Still beautiful; with branches blackened and broken.
As a beautifully destructive ice storm --
encasing everything with a crystalline glaze.
Throwing prisms into the dawning sun.
I am in the complete safety of the chrysalis I build around myself,
trying to shed this cancer like an old skin
twisting and turning around, ready to be reborn
into something totally new.
I am reviving.
I am evolving.
I am living.
I am joy.
And I am beautiful.
Wednesday, August 22, 2018
Jen's status
Wednesday, August 15, 2018
Another rough week
Jen has been having a lot of seizures over the last 6 days.
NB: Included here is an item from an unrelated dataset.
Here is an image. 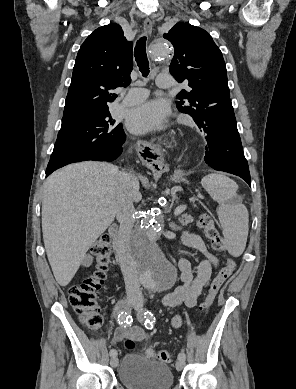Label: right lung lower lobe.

She hasn't lost consciousness, but they haven't exactly been mild either. She's had about 10 seizures starting last Thursday. A couple have affected her right hand, and speech. Most caused facial twitching on her right side. We have unfortunately had to add a third seizure medication to her regimen. Hopefully once this med reaches a therapeutic dose, her seizures will be under better control. She is having increased difficulty with both her speech and coordination. Thursday before her first seizure she actually seemed to be doing okay - she worked out for 40 minutes earlier that day. Seizures usually result in lingering issues (increased confusion, speech difficulty, decreased motor coordination) that improve in the days following the cessation of neural activity. It's too soon to tell how much Jen will bounce back in the coming days.
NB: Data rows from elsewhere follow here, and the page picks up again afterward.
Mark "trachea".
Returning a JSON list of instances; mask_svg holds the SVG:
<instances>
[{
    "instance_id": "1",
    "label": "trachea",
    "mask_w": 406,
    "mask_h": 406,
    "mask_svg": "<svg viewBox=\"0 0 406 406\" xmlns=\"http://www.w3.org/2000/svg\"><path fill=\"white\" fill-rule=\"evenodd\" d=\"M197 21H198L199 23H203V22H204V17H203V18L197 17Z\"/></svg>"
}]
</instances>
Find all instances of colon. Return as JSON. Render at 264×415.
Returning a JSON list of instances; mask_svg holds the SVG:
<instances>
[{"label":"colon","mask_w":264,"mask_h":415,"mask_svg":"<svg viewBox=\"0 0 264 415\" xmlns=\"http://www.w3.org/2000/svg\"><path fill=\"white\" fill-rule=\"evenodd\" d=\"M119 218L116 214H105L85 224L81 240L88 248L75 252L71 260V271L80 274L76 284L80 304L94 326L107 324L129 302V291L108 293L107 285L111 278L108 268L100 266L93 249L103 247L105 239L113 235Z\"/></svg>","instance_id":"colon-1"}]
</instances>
Obviously we are concerned as to what is causing the increased activity. Continued cancer growth is probably the most likely cause. The Immunotherapy Jen had an infusion of last Monday could also be playing a role. She is still scheduled for surgery at City of Hope in 2 weeks. Right now 2 weeks seems like an eternity. Hopefully Jen can recover, keep her strength up, and won't have any major declines before then.
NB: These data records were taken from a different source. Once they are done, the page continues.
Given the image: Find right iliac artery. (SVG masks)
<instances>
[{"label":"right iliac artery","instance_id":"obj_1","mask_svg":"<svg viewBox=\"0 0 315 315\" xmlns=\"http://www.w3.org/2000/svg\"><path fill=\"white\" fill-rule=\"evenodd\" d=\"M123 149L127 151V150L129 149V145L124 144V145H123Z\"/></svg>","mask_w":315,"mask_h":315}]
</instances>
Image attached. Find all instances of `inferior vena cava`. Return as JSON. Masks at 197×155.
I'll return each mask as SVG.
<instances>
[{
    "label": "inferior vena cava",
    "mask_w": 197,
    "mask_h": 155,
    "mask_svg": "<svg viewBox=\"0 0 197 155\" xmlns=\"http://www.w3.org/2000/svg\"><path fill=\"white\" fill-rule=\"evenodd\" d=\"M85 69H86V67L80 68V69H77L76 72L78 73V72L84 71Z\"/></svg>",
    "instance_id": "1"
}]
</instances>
Her platelet levels have also continued to decline from the chemo a month ago. They seem to be leveling off and hopefully will begin rising again. Jen's sodium levels continue to remain on the low side and we are seeing a nephrologist this week to see if there is any underlying cause. Meanwhile, she has also begun taking a sodium tablet prescribed by her doctors. Beforehand we were told that a salt tablet wouldn't affect her sodium levels and now they have prescribed one. I still haven't been able to get any clear guidance on this whole issue. Hopefully the specialist Jen sees this week will help to elucidate the matter.
As you can imagine, this has been a pretty emotional week. Please keep us in your prayers.
On a happier thought, yesterday was the 31st anniversary of when Jen and I met. We both wish the present circumstances were different, but we're glad to have been able to spend the day together.